“predatory borrowing”
HARRY S TRUMAN once said he wanted to talk to a one-armed economist, “so that the guy could never make a statement and then say: ‘on the other hand.’ ” Yet economic knowledge continues to progress in unexpected ways. Here are a few of the things we learned in the last 12 months:
So We Thought. But Then Again . . . IT’S NOT JUST THE LENDERS
Excerpt:
IT’S NOT JUST THE LENDERS There has been plenty of talk about “predatory lending,” but “predatory borrowing” may have been the bigger problem. As much as 70 percent of recent early payment defaults had fraudulent misrepresentations on their original loan applications, according to one recent study. The research was done by BasePoint Analytics, which helps banks and lenders identify fraudulent transactions; the study looked at more than three million loans from 1997 to 2006, with a majority from 2005 to 2006. Applications with misrepresentations were also five times as likely to go into default.
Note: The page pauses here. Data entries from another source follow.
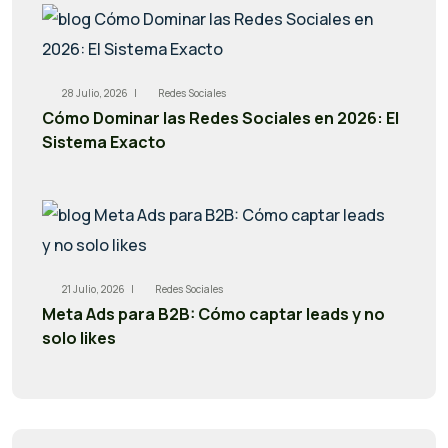
28 Julio, 2026 |
Redes Sociales
Cómo Dominar las Redes Sociales en 2026: El
Sistema Exacto
21 Julio, 2026 |
Redes Sociales
Meta Ads para B2B: Cómo captar leads y no
solo likes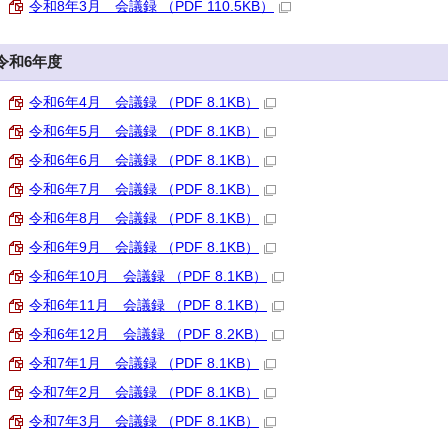
令和8年3月 会議録 （PDF 110.5KB）
令和6年度
令和6年4月 会議録 （PDF 8.1KB）
令和6年5月 会議録 （PDF 8.1KB）
令和6年6月 会議録 （PDF 8.1KB）
令和6年7月 会議録 （PDF 8.1KB）
令和6年8月 会議録 （PDF 8.1KB）
令和6年9月 会議録 （PDF 8.1KB）
令和6年10月 会議録 （PDF 8.1KB）
令和6年11月 会議録 （PDF 8.1KB）
令和6年12月 会議録 （PDF 8.2KB）
令和7年1月 会議録 （PDF 8.1KB）
令和7年2月 会議録 （PDF 8.1KB）
令和7年3月 会議録 （PDF 8.1KB）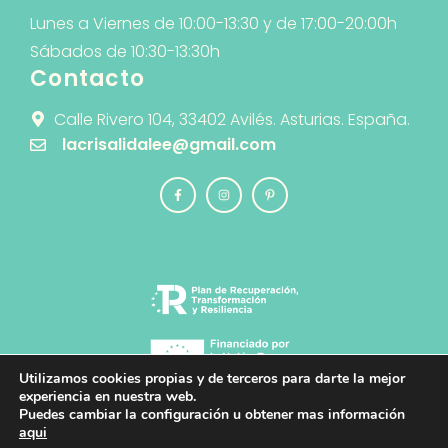
Lunes a Viernes de 10:00-13:30 y de 17:00-20:00h
Sábados de 10:30-13:30h
Contacto
Calle Rivero 104, 33402 Avilés. Asturias. España.
lacrisalidalee@gmail.com
Utilizamos cookies propias y de terceros para darte la mejor
experiencia en nuestra web.
Puedes cambiar la configuración u obtener mas información
© 2026 La Crisálida · Diseño y Desarrollo
aqui
Web
PlanB Estudio de Diseño y Comunicación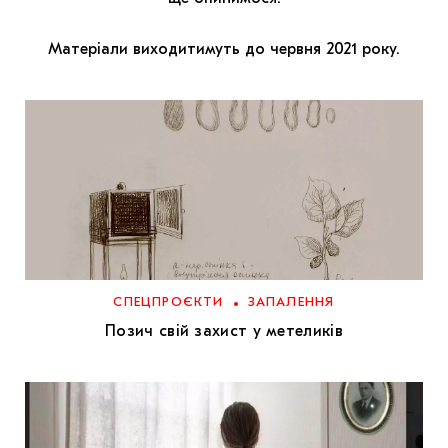
МАРІУПОЛЬСЬКІ МАРГІНАЛІЇ
Матеріали виходитимуть до червня 2021 року.
ДОСЛІДНИЦЬКА ПЛАТФОРМА
ЗАПАЛЕННЯ
CARPATHIAN CULT ПРО РІЗДВЯНІ СВЯТА
СПЕЦПРОЄКТИ
ЗАПАЛЕННЯ
Позич свій захист у метеликів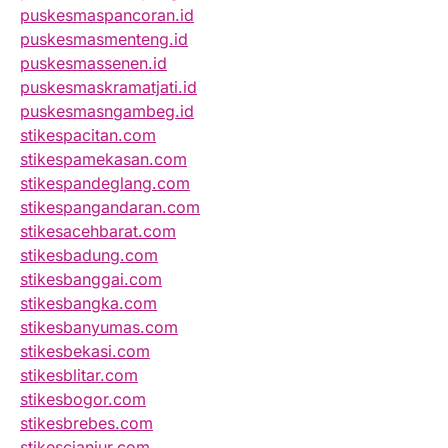
puskesmaspancoran.id
puskesmasmenteng.id
puskesmassenen.id
puskesmaskramatjati.id
puskesmasngambeg.id
stikespacitan.com
stikespamekasan.com
stikespandeglang.com
stikespangandaran.com
stikesacehbarat.com
stikesbadung.com
stikesbanggai.com
stikesbangka.com
stikesbanyumas.com
stikesbekasi.com
stikesblitar.com
stikesbogor.com
stikesbrebes.com
stikescianjur.com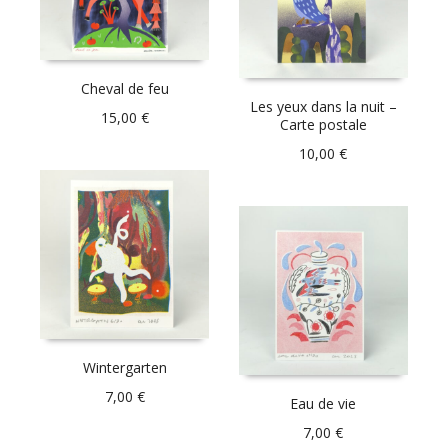
Cheval de feu
Les yeux dans la nuit –
15,00
€
Carte postale
10,00
€
Wintergarten
7,00
€
Eau de vie
7,00
€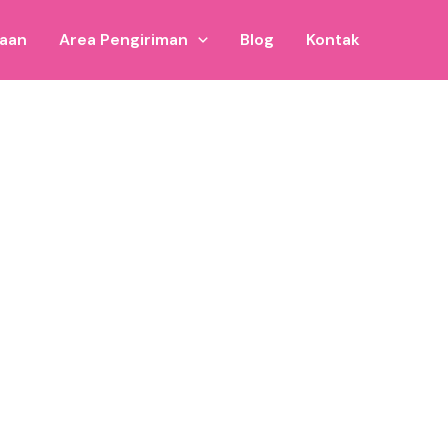
jaan
Area Pengiriman
Blog
Kontak
ondo.
ul.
Many of the frauds were simple rather than ingenious. In some cases, borrowers who were asked to state their incomes just lied, sometimes reporting five times actual income; other borrowers falsified income documents by using computers. Too often, mortgage originators and middlemen looked the other way rather than slowing down the process or insisting on adequate documentation of income and assets. As long as housing prices kept rising, it didn’t seem to matter.
In other words, many of the people now losing their homes committed fraud. And when a mortgage goes into default in its first year, the chance is high that there was fraud in the initial application.
Comment: Hence the need for Lenders to perform due diligence on borrowers!